Have I perhaps done something silly?

booski

Senior Member
As some of you might have seen, I've been using a bit banged SPI bus to control a DS1802.

The DS1802 can also be used by grounding push button controls.
When I use the SPI bus to change the uPot, I get an inherent click through the speakers. However, when I use the push button controls directly (using a resistor and length of wire soldered to it to ground) I get no click, and the transition is smooth.

Now, the picaxe is directly attached to the DS1802 with a RST pin, Clock pulse pin and Data pin. There are also 3k pull down resistors on the SPI pins of the DS1802 and there are 2x DS1802 being controlled.

Now the silly thing I think I've done is to have connected the picaxe to the DS1802 without any kind of a resistance between.

Any ideas?
 

booski

Senior Member
Bah, yes, indeed I had done something silly.
Well, a couple of things actually. First off, the pull down resistors on each of the pin, because there was 2 x ds1802 and 2 x resistors, they essentially become 1.5k instead of 3k, hence, noise injected into the ground. Also, one of the pull downs wasn't on the correct pin either, instead of being on the clock pin, it was on the data out pin, and just injecting further noise into it like that.
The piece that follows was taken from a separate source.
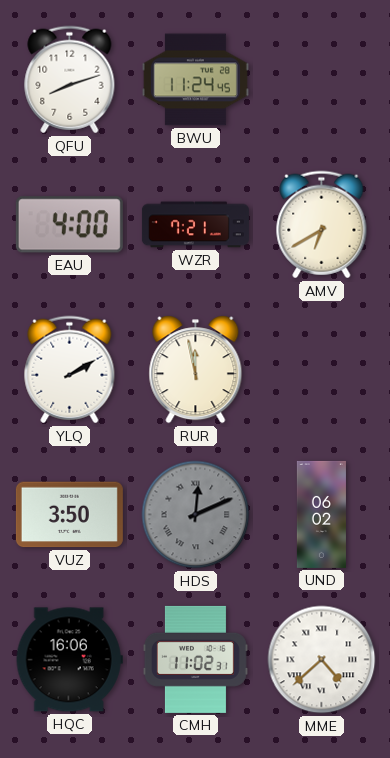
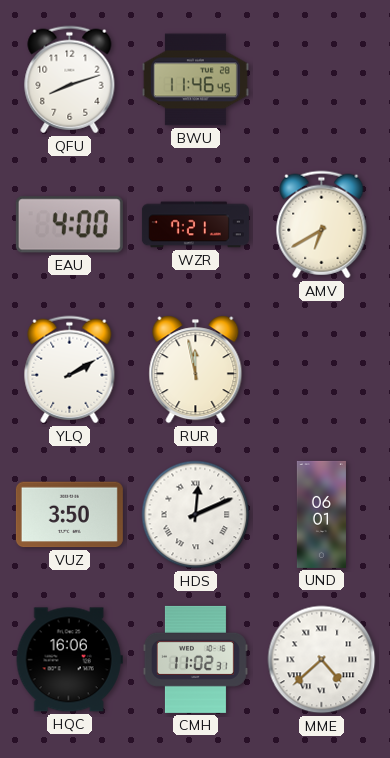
BWU: 11:24 -> 11:46
HDS dial: grey -> white
UND: 06:02 -> 06:01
So there are no longer pull downs on it and the noise has decreased considerably to a 'just audible' level. However, perfectly quiet would be nice so the question still remains, resistance between the picaxr and DS1802 or not?
 

hippy

Ex-Staff (retired)
There shouldn't be any need for pull-ups nor pull-downs on an SPI bus; they are driven to hard logic highs and low by the PICAXE. As to a resistor in series on each line that shouldn't be necessary but perhaps the best way is to try it. A lot will depend upon the nature of the noise, where the click is coming from or being induced.

You could try disconnecting one DS1802 from the audio and the other from the SPI bus - Does sending SPI cause a click on the channel still connected ? If so then it's pick-up or an induced click somewhere.

On what the circuit is built, how digital and analogue grounds are connected, plus how the power rail is regulated and decoupled, length of tracks or wires, can all affect an audio signal. Best thing is to put a scope on the audio to see the click and look at the grounds, power rails and other signals when that occurs.

Test the circuit with the download cable removed, particularly if an AXE026 RS232 cable, so there's no odd earth loops or anything pulling at grounds and ideally test with batteries.